## EXERCISE AIM
Reprint the listing. Every line must match the original exactly.

## STORED DATA
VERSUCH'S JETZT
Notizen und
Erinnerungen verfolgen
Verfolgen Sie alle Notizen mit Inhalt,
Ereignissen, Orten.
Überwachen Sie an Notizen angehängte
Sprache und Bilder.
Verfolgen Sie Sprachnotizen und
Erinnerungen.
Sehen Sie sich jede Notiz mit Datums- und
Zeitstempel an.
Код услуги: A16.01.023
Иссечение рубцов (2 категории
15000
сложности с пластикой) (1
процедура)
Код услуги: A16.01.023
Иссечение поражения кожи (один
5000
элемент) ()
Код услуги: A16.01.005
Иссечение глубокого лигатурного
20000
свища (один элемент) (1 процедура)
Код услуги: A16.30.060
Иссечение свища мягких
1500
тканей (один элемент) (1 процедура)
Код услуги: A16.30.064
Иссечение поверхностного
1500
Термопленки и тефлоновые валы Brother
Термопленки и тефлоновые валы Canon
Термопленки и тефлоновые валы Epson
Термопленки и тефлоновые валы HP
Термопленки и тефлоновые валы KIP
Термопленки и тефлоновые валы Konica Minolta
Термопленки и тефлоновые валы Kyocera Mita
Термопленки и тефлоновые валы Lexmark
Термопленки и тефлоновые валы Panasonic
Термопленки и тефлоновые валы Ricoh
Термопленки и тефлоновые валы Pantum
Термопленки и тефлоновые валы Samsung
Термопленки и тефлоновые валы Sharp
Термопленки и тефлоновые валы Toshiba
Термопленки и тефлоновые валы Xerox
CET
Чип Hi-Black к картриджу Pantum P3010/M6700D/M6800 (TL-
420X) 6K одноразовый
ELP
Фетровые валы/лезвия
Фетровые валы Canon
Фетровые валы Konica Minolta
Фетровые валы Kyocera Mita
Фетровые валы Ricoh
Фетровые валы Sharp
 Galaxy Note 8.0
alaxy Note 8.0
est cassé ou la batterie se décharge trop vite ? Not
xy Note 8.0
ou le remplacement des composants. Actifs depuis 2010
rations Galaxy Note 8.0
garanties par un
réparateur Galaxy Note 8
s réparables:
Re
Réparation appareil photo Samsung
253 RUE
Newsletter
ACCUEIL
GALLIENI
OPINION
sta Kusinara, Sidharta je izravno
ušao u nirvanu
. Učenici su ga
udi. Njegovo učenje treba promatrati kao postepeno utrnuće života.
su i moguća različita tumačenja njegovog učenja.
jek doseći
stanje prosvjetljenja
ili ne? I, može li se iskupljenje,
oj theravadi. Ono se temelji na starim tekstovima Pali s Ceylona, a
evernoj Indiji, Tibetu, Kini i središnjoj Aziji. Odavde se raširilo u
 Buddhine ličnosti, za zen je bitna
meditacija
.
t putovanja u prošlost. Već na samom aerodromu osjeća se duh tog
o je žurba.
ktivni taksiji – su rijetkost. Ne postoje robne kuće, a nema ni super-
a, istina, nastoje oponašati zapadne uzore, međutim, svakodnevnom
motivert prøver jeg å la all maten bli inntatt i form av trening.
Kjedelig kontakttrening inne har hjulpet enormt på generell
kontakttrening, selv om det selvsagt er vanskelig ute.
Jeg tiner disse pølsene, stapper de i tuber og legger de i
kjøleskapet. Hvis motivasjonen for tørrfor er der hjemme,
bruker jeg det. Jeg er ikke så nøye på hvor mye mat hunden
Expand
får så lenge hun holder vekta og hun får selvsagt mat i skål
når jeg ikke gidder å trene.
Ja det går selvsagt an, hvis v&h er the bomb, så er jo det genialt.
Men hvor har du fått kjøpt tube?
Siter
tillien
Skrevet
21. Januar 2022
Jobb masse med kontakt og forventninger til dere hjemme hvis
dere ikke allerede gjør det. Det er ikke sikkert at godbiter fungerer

## ANSWER BOX
VERSUCH'S JETZT
Notizen und
Erinnerungen verfolgen
Verfolgen Sie alle Notizen mit Inhalt,
Ereignissen, Orten.
Überwachen Sie an Notizen angehängte
Sprache und Bilder.
Verfolgen Sie Sprachnotizen und
Erinnerungen.
Sehen Sie sich jede Notiz mit Datums- und
Zeitstempel an.
Код услуги: A16.01.023
Иссечение рубцов (2 категории
15000
сложности с пластикой) (1
процедура)
Код услуги: A16.01.023
Иссечение поражения кожи (один
5000
элемент) ()
Код услуги: A16.01.005
Иссечение глубокого лигатурного
20000
свища (один элемент) (1 процедура)
Код услуги: A16.30.060
Иссечение свища мягких
1500
тканей (один элемент) (1 процедура)
Код услуги: A16.30.064
Иссечение поверхностного
1500
Термопленки и тефлоновые валы Brother
Термопленки и тефлоновые валы Canon
Термопленки и тефлоновые валы Epson
Термопленки и тефлоновые валы HP
Термопленки и тефлоновые валы KIP
Термопленки и тефлоновые валы Konica Minolta
Термопленки и тефлоновые валы Kyocera Mita
Термопленки и тефлоновые валы Lexmark
Термопленки и тефлоновые валы Panasonic
Термопленки и тефлоновые валы Ricoh
Термопленки и тефлоновые валы Pantum
Термопленки и тефлоновые валы Samsung
Термопленки и тефлоновые валы Sharp
Термопленки и тефлоновые валы Toshiba
Термопленки и тефлоновые валы Xerox
CET
Чип Hi-Black к картриджу Pantum P3010/M6700D/M6800 (TL-
420X) 6K одноразовый
ELP
Фетровые валы/лезвия
Фетровые валы Canon
Фетровые валы Konica Minolta
Фетровые валы Kyocera Mita
Фетровые валы Ricoh
Фетровые валы Sharp
 Galaxy Note 8.0
alaxy Note 8.0
est cassé ou la batterie se décharge trop vite ? Not
xy Note 8.0
ou le remplacement des composants. Actifs depuis 2010
rations Galaxy Note 8.0
garanties par un
réparateur Galaxy Note 8
s réparables:
Re
Réparation appareil photo Samsung
253 RUE
Newsletter
ACCUEIL
GALLIENI
OPINION
sta Kusinara, Sidharta je izravno
ušao u nirvanu
. Učenici su ga
udi. Njegovo učenje treba promatrati kao postepeno utrnuće života.
su i moguća različita tumačenja njegovog učenja.
jek doseći
stanje prosvjetljenja
ili ne? I, može li se iskupljenje,
oj theravadi. Ono se temelji na starim tekstovima Pali s Ceylona, a
evernoj Indiji, Tibetu, Kini i središnjoj Aziji. Odavde se raširilo u
 Buddhine ličnosti, za zen je bitna
meditacija
.
t putovanja u prošlost. Već na samom aerodromu osjeća se duh tog
o je žurba.
ktivni taksiji – su rijetkost. Ne postoje robne kuće, a nema ni super-
a, istina, nastoje oponašati zapadne uzore, međutim, svakodnevnom
motivert prøver jeg å la all maten bli inntatt i form av trening.
Kjedelig kontakttrening inne har hjulpet enormt på generell
kontakttrening, selv om det selvsagt er vanskelig ute.
Jeg tiner disse pølsene, stapper de i tuber og legger de i
kjøleskapet. Hvis motivasjonen for tørrfor er der hjemme,
bruker jeg det. Jeg er ikke så nøye på hvor mye mat hunden
Expand
får så lenge hun holder vekta og hun får selvsagt mat i skål
når jeg ikke gidder å trene.
Ja det går selvsagt an, hvis v&h er the bomb, så er jo det genialt.
Men hvor har du fått kjøpt tube?
Siter
tillien
Skrevet
21. Januar 2022
Jobb masse med kontakt og forventninger til dere hjemme hvis
dere ikke allerede gjør det. Det er ikke sikkert at godbiter fungerer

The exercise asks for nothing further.